Published: 27 October 2012



Reduced FEV1 is known to predict increased lung cancer risk, but previous reviews are limited. To quantify this relationship more precisely, and study heterogeneity, we derived estimates of β for the relationship RR(diff) = exp(βdiff), where diff is the reduction in FEV1 expressed as a percentage of predicted (FEV1%P) and RR(diff) the associated relative risk. We used results reported directly as β, and as grouped levels of RR in terms of FEV1%P and of associated measures (e.g. FEV1/FVC).

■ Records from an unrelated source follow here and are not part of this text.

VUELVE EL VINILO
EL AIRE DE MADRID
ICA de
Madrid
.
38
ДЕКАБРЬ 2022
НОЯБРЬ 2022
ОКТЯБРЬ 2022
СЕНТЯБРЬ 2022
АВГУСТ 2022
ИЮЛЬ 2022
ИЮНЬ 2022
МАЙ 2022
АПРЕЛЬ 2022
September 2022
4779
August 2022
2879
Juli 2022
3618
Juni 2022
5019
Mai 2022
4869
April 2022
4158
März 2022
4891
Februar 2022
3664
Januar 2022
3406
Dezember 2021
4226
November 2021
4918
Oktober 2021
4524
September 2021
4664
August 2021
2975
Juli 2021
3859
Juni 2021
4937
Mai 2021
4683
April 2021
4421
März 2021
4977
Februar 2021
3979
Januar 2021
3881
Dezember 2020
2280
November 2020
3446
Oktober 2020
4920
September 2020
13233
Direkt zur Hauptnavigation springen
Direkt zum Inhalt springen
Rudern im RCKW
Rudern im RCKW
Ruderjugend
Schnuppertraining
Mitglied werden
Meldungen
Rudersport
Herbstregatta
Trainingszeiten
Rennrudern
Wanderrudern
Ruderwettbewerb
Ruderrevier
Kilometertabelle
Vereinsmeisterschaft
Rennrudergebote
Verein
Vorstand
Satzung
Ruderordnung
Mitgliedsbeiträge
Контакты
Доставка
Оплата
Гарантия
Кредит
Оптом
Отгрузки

Papers describing cohort studies involving at least three years follow-up which recorded FEV1 at baseline and presented results relating lung cancer to FEV1 or associated measures were sought from Medline and other sources. Data were recorded on study design and quality and, for each data block identified, on details of the results, including population characteristics, adjustment factors, lung function measure, and analysis type. Regression estimates were converted to β estimates where appropriate. For results reported by grouped levels, we used the NHANES III dataset to estimate mean FEV1%P values for each level, regardless of the measure used, then derived β using regression analysis which accounted for non-independence of the RR estimates. Goodness-of-fit was tested by comparing observed and predicted lung cancer cases for each level. Inverse-variance weighted meta-analysis allowed derivation of overall β estimates and testing for heterogeneity by factors including sex, age, location, timing, duration, study quality, smoking adjustment, measure of FEV1 reported, and inverse-variance weight of β.

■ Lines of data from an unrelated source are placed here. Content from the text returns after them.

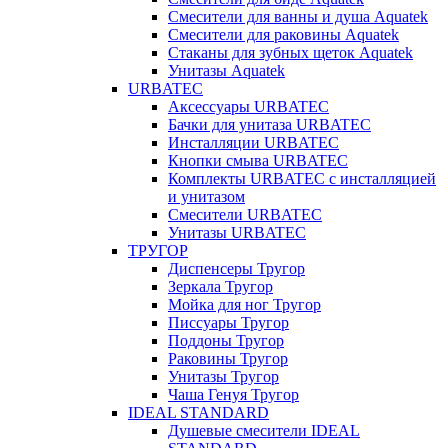
Смесители для ванны и душа Aquatek
Смесители для раковины Aquatek
Стаканы для зубных щеток Aquatek
Унитазы Aquatek
URBATEC
Аксессуары URBATEC
Бачки для унитаза URBATEC
Инсталляции URBATEC
Кнопки смыва URBATEC
Комплекты URBATEC с инсталляцией
и унитазом
Смесители URBATEC
Унитазы URBATEC
ТРУГОР
Диспенсеры Тругор
Зеркала Тругор
Мойка для ног Тругор
Писсуары Тругор
Поддоны Тругор
Раковины Тругор
Унитазы Тругор
Чаша Генуя Тругор
IDEAL STANDARD
Душевые смесители IDEAL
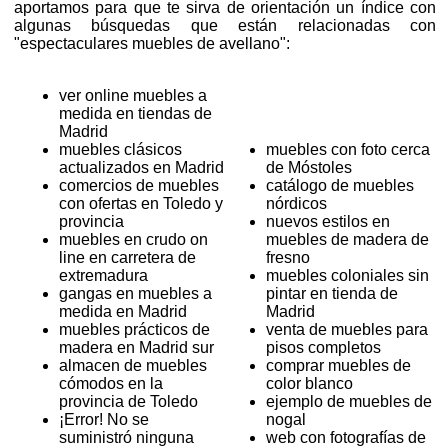
aportamos para que te sirva de orientación un índice con
algunas búsquedas que están relacionadas con
"espectaculares muebles de avellano":
ver online muebles a
medida en tiendas de
Madrid
muebles clásicos
muebles con foto cerca
actualizados en Madrid
de Móstoles
comercios de muebles
catálogo de muebles
con ofertas en Toledo y
nórdicos
provincia
nuevos estilos en
muebles en crudo on
muebles de madera de
line en carretera de
fresno
extremadura
muebles coloniales sin
gangas en muebles a
pintar en tienda de
medida en Madrid
Madrid
muebles prácticos de
venta de muebles para
madera en Madrid sur
pisos completos
almacen de muebles
comprar muebles de
cómodos en la
color blanco
provincia de Toledo
ejemplo de muebles de
¡Error! No se
nogal
suministró ninguna
web con fotografías de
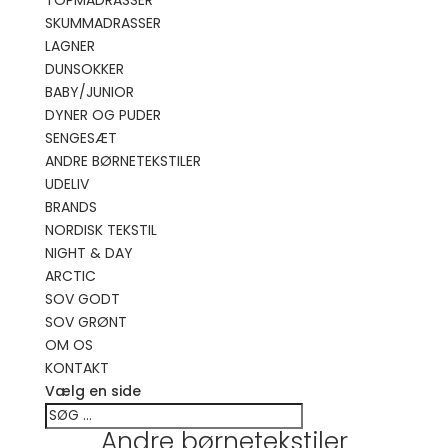
TOPMADRASSER
SKUMMADRASSER
LAGNER
DUNSOKKER
BABY/JUNIOR
DYNER OG PUDER
SENGESÆT
ANDRE BØRNETEKSTILER
UDELIV
BRANDS
NORDISK TEKSTIL
NIGHT & DAY
ARCTIC
SOV GODT
SOV GRØNT
OM OS
KONTAKT
Vælg en side
Andre børnetekstiler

Thirty-three publications satisfying the inclusion/exclusion criteria were identified, seven being rejected as not allowing estimation of β. The remaining 26 described 22 distinct studies, from which 32 independent β estimates were derived. Goodness-of-fit was satisfactory, and exp(β), the RR increase per one unit FEV1%P decrease, was estimated as 1.019 (95%CI 1.016-1.021). The estimates were quite consistent (I2 =29.6%). Mean age was the only independent source of heterogeneity, exp(β) being higher for age <50 years (1.024, 1.020-1.028).


Although the source papers present results in various ways, complicating meta-analysis, they are very consistent. A decrease in FEV1%P of 10% is associated with a 20% (95%CI 17%-23%) increase in lung cancer risk.